*** Data under study ***

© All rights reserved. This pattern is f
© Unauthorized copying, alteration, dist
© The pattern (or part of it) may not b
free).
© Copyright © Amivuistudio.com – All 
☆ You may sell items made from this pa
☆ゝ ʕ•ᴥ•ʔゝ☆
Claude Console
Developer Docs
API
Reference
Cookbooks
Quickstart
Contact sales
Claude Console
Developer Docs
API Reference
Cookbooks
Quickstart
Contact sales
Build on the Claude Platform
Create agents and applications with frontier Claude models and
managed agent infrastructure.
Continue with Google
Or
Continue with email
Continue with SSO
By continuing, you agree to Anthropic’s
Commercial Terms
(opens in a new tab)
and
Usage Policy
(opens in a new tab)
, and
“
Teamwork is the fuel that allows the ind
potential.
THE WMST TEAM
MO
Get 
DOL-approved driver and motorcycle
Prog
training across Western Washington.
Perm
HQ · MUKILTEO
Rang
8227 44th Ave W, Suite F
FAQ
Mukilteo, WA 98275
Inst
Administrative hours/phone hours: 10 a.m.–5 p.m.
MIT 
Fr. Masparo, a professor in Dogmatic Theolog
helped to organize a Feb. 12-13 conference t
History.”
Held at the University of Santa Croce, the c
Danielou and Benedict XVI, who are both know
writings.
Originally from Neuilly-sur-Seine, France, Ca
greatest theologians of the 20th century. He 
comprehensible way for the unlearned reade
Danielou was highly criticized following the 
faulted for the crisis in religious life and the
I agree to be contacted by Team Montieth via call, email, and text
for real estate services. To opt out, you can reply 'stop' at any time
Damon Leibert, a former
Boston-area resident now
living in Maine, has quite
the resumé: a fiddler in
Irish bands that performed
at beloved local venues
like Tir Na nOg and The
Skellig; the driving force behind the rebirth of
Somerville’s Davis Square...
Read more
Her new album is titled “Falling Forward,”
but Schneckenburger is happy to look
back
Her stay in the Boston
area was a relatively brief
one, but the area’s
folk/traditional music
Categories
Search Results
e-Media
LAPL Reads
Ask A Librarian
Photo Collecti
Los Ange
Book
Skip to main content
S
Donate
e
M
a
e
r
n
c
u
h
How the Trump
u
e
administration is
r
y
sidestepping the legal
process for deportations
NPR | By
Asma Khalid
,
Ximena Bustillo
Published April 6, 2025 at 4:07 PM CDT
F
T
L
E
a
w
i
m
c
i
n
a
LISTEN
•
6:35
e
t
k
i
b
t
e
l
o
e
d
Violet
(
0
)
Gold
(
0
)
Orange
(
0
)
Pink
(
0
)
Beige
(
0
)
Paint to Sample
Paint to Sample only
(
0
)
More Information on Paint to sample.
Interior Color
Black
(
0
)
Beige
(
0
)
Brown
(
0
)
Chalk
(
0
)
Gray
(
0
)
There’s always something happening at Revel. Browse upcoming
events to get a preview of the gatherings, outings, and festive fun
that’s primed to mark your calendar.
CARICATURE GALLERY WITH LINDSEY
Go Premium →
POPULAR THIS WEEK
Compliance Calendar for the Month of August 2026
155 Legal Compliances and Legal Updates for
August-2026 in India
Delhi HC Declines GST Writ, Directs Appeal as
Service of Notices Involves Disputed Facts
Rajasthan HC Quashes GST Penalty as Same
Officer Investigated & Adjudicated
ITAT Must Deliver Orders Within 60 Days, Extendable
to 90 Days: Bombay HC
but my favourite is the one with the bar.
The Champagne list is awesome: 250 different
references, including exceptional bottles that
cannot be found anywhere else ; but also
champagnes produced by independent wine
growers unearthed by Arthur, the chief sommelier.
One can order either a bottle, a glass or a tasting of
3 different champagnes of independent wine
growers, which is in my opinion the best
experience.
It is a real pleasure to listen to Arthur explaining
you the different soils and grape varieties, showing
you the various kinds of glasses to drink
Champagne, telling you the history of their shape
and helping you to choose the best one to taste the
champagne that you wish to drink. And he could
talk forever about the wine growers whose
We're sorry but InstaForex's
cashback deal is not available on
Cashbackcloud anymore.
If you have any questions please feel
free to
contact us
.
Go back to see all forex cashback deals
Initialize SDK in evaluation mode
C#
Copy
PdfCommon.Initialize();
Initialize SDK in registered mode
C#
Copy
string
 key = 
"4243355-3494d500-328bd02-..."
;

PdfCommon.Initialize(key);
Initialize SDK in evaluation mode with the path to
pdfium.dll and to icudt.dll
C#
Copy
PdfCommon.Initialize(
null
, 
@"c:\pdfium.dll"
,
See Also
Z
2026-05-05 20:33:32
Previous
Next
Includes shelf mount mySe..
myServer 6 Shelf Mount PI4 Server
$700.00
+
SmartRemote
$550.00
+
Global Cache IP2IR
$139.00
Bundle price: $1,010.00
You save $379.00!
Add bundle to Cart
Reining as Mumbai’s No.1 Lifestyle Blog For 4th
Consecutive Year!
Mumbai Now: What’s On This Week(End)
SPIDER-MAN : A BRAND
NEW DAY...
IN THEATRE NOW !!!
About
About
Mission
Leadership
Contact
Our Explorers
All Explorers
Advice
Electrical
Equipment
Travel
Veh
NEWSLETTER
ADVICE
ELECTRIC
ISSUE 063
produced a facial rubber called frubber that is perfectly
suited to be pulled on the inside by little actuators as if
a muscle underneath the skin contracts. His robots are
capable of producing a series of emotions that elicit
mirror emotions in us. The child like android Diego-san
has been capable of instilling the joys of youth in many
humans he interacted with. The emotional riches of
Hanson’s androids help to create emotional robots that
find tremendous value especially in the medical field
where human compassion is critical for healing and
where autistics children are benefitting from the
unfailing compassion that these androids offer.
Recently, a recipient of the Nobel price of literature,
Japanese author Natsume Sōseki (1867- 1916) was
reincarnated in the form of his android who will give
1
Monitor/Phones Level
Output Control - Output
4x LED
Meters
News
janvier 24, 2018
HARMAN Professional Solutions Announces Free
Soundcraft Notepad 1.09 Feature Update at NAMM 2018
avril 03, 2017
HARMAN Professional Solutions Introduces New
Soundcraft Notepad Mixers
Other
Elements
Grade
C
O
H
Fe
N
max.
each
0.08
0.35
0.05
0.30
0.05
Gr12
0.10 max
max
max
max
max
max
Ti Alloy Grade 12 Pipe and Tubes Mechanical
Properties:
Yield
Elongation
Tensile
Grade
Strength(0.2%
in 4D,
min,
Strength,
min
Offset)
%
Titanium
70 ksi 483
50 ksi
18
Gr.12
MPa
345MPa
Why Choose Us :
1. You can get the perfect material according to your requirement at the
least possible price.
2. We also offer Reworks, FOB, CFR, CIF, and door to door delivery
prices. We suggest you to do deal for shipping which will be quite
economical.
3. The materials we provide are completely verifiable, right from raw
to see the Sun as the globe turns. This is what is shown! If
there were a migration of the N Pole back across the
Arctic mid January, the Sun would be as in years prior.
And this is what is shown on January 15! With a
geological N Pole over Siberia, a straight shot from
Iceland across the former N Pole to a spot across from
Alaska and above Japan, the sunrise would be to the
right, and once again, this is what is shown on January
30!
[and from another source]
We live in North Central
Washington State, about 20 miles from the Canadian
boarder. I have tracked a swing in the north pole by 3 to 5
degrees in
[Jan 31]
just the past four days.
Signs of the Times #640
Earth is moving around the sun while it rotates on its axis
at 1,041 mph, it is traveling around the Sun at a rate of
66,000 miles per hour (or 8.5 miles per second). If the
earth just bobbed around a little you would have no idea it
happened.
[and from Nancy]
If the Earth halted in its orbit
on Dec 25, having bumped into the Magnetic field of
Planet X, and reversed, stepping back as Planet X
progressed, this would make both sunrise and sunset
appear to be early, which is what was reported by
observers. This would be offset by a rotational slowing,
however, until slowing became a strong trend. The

*** End of Data under study ***

• Problem to solve: In full and verbatim, transcribe the data.

• Written solution:
© All rights reserved. This pattern is f
© Unauthorized copying, alteration, dist
© The pattern (or part of it) may not b
free).
© Copyright © Amivuistudio.com – All 
☆ You may sell items made from this pa
☆ゝ ʕ•ᴥ•ʔゝ☆
Claude Console
Developer Docs
API
Reference
Cookbooks
Quickstart
Contact sales
Claude Console
Developer Docs
API Reference
Cookbooks
Quickstart
Contact sales
Build on the Claude Platform
Create agents and applications with frontier Claude models and
managed agent infrastructure.
Continue with Google
Or
Continue with email
Continue with SSO
By continuing, you agree to Anthropic’s
Commercial Terms
(opens in a new tab)
and
Usage Policy
(opens in a new tab)
, and
“
Teamwork is the fuel that allows the ind
potential.
THE WMST TEAM
MO
Get 
DOL-approved driver and motorcycle
Prog
training across Western Washington.
Perm
HQ · MUKILTEO
Rang
8227 44th Ave W, Suite F
FAQ
Mukilteo, WA 98275
Inst
Administrative hours/phone hours: 10 a.m.–5 p.m.
MIT 
Fr. Masparo, a professor in Dogmatic Theolog
helped to organize a Feb. 12-13 conference t
History.”
Held at the University of Santa Croce, the c
Danielou and Benedict XVI, who are both know
writings.
Originally from Neuilly-sur-Seine, France, Ca
greatest theologians of the 20th century. He 
comprehensible way for the unlearned reade
Danielou was highly criticized following the 
faulted for the crisis in religious life and the
I agree to be contacted by Team Montieth via call, email, and text
for real estate services. To opt out, you can reply 'stop' at any time
Damon Leibert, a former
Boston-area resident now
living in Maine, has quite
the resumé: a fiddler in
Irish bands that performed
at beloved local venues
like Tir Na nOg and The
Skellig; the driving force behind the rebirth of
Somerville’s Davis Square...
Read more
Her new album is titled “Falling Forward,”
but Schneckenburger is happy to look
back
Her stay in the Boston
area was a relatively brief
one, but the area’s
folk/traditional music
Categories
Search Results
e-Media
LAPL Reads
Ask A Librarian
Photo Collecti
Los Ange
Book
Skip to main content
S
Donate
e
M
a
e
r
n
c
u
h
How the Trump
u
e
administration is
r
y
sidestepping the legal
process for deportations
NPR | By
Asma Khalid
,
Ximena Bustillo
Published April 6, 2025 at 4:07 PM CDT
F
T
L
E
a
w
i
m
c
i
n
a
LISTEN
•
6:35
e
t
k
i
b
t
e
l
o
e
d
Violet
(
0
)
Gold
(
0
)
Orange
(
0
)
Pink
(
0
)
Beige
(
0
)
Paint to Sample
Paint to Sample only
(
0
)
More Information on Paint to sample.
Interior Color
Black
(
0
)
Beige
(
0
)
Brown
(
0
)
Chalk
(
0
)
Gray
(
0
)
There’s always something happening at Revel. Browse upcoming
events to get a preview of the gatherings, outings, and festive fun
that’s primed to mark your calendar.
CARICATURE GALLERY WITH LINDSEY
Go Premium →
POPULAR THIS WEEK
Compliance Calendar for the Month of August 2026
155 Legal Compliances and Legal Updates for
August-2026 in India
Delhi HC Declines GST Writ, Directs Appeal as
Service of Notices Involves Disputed Facts
Rajasthan HC Quashes GST Penalty as Same
Officer Investigated & Adjudicated
ITAT Must Deliver Orders Within 60 Days, Extendable
to 90 Days: Bombay HC
but my favourite is the one with the bar.
The Champagne list is awesome: 250 different
references, including exceptional bottles that
cannot be found anywhere else ; but also
champagnes produced by independent wine
growers unearthed by Arthur, the chief sommelier.
One can order either a bottle, a glass or a tasting of
3 different champagnes of independent wine
growers, which is in my opinion the best
experience.
It is a real pleasure to listen to Arthur explaining
you the different soils and grape varieties, showing
you the various kinds of glasses to drink
Champagne, telling you the history of their shape
and helping you to choose the best one to taste the
champagne that you wish to drink. And he could
talk forever about the wine growers whose
We're sorry but InstaForex's
cashback deal is not available on
Cashbackcloud anymore.
If you have any questions please feel
free to
contact us
.
Go back to see all forex cashback deals
Initialize SDK in evaluation mode
C#
Copy
PdfCommon.Initialize();
Initialize SDK in registered mode
C#
Copy
string
 key = 
"4243355-3494d500-328bd02-..."
;

PdfCommon.Initialize(key);
Initialize SDK in evaluation mode with the path to
pdfium.dll and to icudt.dll
C#
Copy
PdfCommon.Initialize(
null
, 
@"c:\pdfium.dll"
,
See Also
Z
2026-05-05 20:33:32
Previous
Next
Includes shelf mount mySe..
myServer 6 Shelf Mount PI4 Server
$700.00
+
SmartRemote
$550.00
+
Global Cache IP2IR
$139.00
Bundle price: $1,010.00
You save $379.00!
Add bundle to Cart
Reining as Mumbai’s No.1 Lifestyle Blog For 4th
Consecutive Year!
Mumbai Now: What’s On This Week(End)
SPIDER-MAN : A BRAND
NEW DAY...
IN THEATRE NOW !!!
About
About
Mission
Leadership
Contact
Our Explorers
All Explorers
Advice
Electrical
Equipment
Travel
Veh
NEWSLETTER
ADVICE
ELECTRIC
ISSUE 063
produced a facial rubber called frubber that is perfectly
suited to be pulled on the inside by little actuators as if
a muscle underneath the skin contracts. His robots are
capable of producing a series of emotions that elicit
mirror emotions in us. The child like android Diego-san
has been capable of instilling the joys of youth in many
humans he interacted with. The emotional riches of
Hanson’s androids help to create emotional robots that
find tremendous value especially in the medical field
where human compassion is critical for healing and
where autistics children are benefitting from the
unfailing compassion that these androids offer.
Recently, a recipient of the Nobel price of literature,
Japanese author Natsume Sōseki (1867- 1916) was
reincarnated in the form of his android who will give
1
Monitor/Phones Level
Output Control - Output
4x LED
Meters
News
janvier 24, 2018
HARMAN Professional Solutions Announces Free
Soundcraft Notepad 1.09 Feature Update at NAMM 2018
avril 03, 2017
HARMAN Professional Solutions Introduces New
Soundcraft Notepad Mixers
Other
Elements
Grade
C
O
H
Fe
N
max.
each
0.08
0.35
0.05
0.30
0.05
Gr12
0.10 max
max
max
max
max
max
Ti Alloy Grade 12 Pipe and Tubes Mechanical
Properties:
Yield
Elongation
Tensile
Grade
Strength(0.2%
in 4D,
min,
Strength,
min
Offset)
%
Titanium
70 ksi 483
50 ksi
18
Gr.12
MPa
345MPa
Why Choose Us :
1. You can get the perfect material according to your requirement at the
least possible price.
2. We also offer Reworks, FOB, CFR, CIF, and door to door delivery
prices. We suggest you to do deal for shipping which will be quite
economical.
3. The materials we provide are completely verifiable, right from raw
to see the Sun as the globe turns. This is what is shown! If
there were a migration of the N Pole back across the
Arctic mid January, the Sun would be as in years prior.
And this is what is shown on January 15! With a
geological N Pole over Siberia, a straight shot from
Iceland across the former N Pole to a spot across from
Alaska and above Japan, the sunrise would be to the
right, and once again, this is what is shown on January
30!
[and from another source]
We live in North Central
Washington State, about 20 miles from the Canadian
boarder. I have tracked a swing in the north pole by 3 to 5
degrees in
[Jan 31]
just the past four days.
Signs of the Times #640
Earth is moving around the sun while it rotates on its axis
at 1,041 mph, it is traveling around the Sun at a rate of
66,000 miles per hour (or 8.5 miles per second). If the
earth just bobbed around a little you would have no idea it
happened.
[and from Nancy]
If the Earth halted in its orbit
on Dec 25, having bumped into the Magnetic field of
Planet X, and reversed, stepping back as Planet X
progressed, this would make both sunrise and sunset
appear to be early, which is what was reported by
observers. This would be offset by a rotational slowing,
however, until slowing became a strong trend. The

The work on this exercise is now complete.